The cell proliferation assay is an important tool in the assessment of the immune system function and in the search for new drugs. Productivity with this technique has been limited by the lack of automated, high throughput sample processing and counting equipment. The MicroMate harvester and the TopCount Microplate Scintillation Counter help remove these bottlenecks. Results from a cell proliferation assay are presented which compare the performance of TopCount to the traditional counting method.
Cell proliferation assays are employed frequently in immunological, cancer and pharmaceutical research to assess the ability of both natural and synthetic compounds to stimulate or inhibit proliferation of lymphocytes. Common growth factors or mitogens include lectins (e.g., ConA, PWM), interleukins, and antibodies (e.g., anti-CD3). Pharmaceutical agents may suppress the action of these compounds. Proliferation assays with mixed lymphocyte cultures or MLC's are also commonly used to evaluate the compatibility of donor and recipient tissues for organ transplants.
Cell proliferation assays measure the incorporation of a radiolabeled DNA precursor, [3H]-thymidine, into the replicating strands of DNA produced during cell division. Cultures are typically set up in 96-well microplates. The labeled DNA is usually captured with a cell harvester on glass fiber filter disks, which are then placed in liquid scintillation counting (LSC) vials for counting. These procedures are both time and cost intensive. Transfer and processing of the samples in 96 discrete LSC vials limits assay throughput and drives up assay costs.

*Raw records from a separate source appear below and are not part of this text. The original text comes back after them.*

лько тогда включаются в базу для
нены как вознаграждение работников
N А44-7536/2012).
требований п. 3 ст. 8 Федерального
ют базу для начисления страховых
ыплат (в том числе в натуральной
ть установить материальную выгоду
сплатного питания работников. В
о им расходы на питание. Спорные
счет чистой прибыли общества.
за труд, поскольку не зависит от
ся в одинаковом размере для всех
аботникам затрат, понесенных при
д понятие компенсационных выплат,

The MicroMate 196 Cell Harvester offers the ability to harvest 96 samples simultaneously into a standard 8 X 12 format filter plate assembly. Scintillation cocktail is then dispensed onto each filter usi ng pipetting equipment designed for microplates. After sealing the plate, it can be loaded and counted directly in the TopCount Microplate Scintillation Counter. With up to 12 simultaneously counting detectors, TopCount can cut counting time to 10% of the time required by traditional liquid scintillation counting and decrease radioactive waste.
In an experiment to determine the response linearity of TopCount with increasing cell numbers, mouse spleen cells were cultured to a level of approximately 106 cells/ml and stimulated with anti-CD3. The cells were pulsed with approximately 2mCi of [3H]-thymidine for 24 hours, and then increasing volumes of the culture were dispensed into individual microplate wells so that the cell number per well ranged from 105 to 3 X 105. Two plates were prepared, one to be counted on TopCount and another on a discrete vial LSC.

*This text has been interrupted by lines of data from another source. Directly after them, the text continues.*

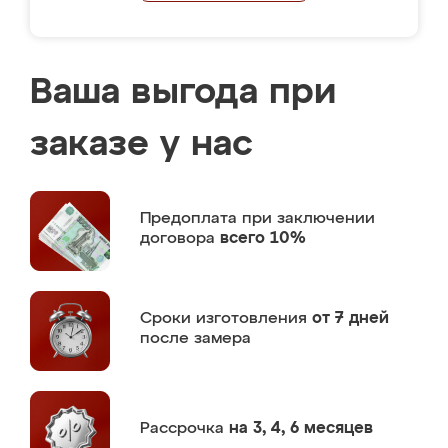
Ваша выгода при
заказе у нас
Предоплата
при заключении
договора
всего 10%
Сроки изготовления
от 7 дней
после замера
Рассрочка
на 3, 4, 6 месяцев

The cells were then harvested onto a Packard UniFilter plate using a MicroMate 196 Cell Harvester. The UniFilter plate is a special microplate, containing a glass fiber membrane and designed to be compatible with the MicroMate 196 Cell Harvester and TopCount. The filters are physically isolated from each other to prevent sample and cocktail migration and to eliminate optical crosstalk between wells. After drying, a reflective backing plate was attached to the bottom of one of the UniFilter plates, and 20 mL MicroScint-O was added to each well. The plate was sealed and counted on TopCount. The individual wells of the other UniFilter plate were removed, placed into 7 ml LSC vials, solubilized, and counted in a conventional LSC.
The count rates increased linearly with cell number (Figure 1). Thus TopCount provides accurate and consistent counting results for cell proliferation assays, across the normal range of cell numbers used in cell proliferation experiments.

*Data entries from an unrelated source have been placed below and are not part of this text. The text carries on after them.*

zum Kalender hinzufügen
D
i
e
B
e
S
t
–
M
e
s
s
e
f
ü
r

A lymphocyte stimulation assay was performed in another experiment on TopCount. Mouse spleen cells were cultured to approximately 106 cells/ml in a 96-well cell culture plate and stimulated with increasing amounts of anti-CD3. As in the first experiment, all wells were harvested simultaneously into a UniFilter plate using the MicroMate 196 Cell Harvester. After processing and counting on the TopCount, all individual filter disks were removed from the filter plate, solubilized, and counted in a conventional LSC.
The CPM results from the two instruments correlated well (R2 = 0.994). The TopCount efficiency was 28%, despite the fact that the DNA was not solubilized off the filter. The LSC efficiency with solubilization of the DNA into the scintillation fluid was 45%. The dose-response curves from the assay for both TopCount and LSC are shown in Figure 2. The results are identical within experimental error.
Cell proliferation assays have been performed with the MicroMate 196 Cell Harvester and TopCount, using Packard UniFilter plates. The experiments show that results obtained on TopCount will be identical to those obtained on traditional liquid scintillation counters. Since the filter disks are optically and physically isolated, sample and cocktail migration, as well as optical crosstalk, are eliminated. The TopCount Microplate Scintillation Counter can reduce manual labor, increase throughput, and decrease costs of cell proliferation assays.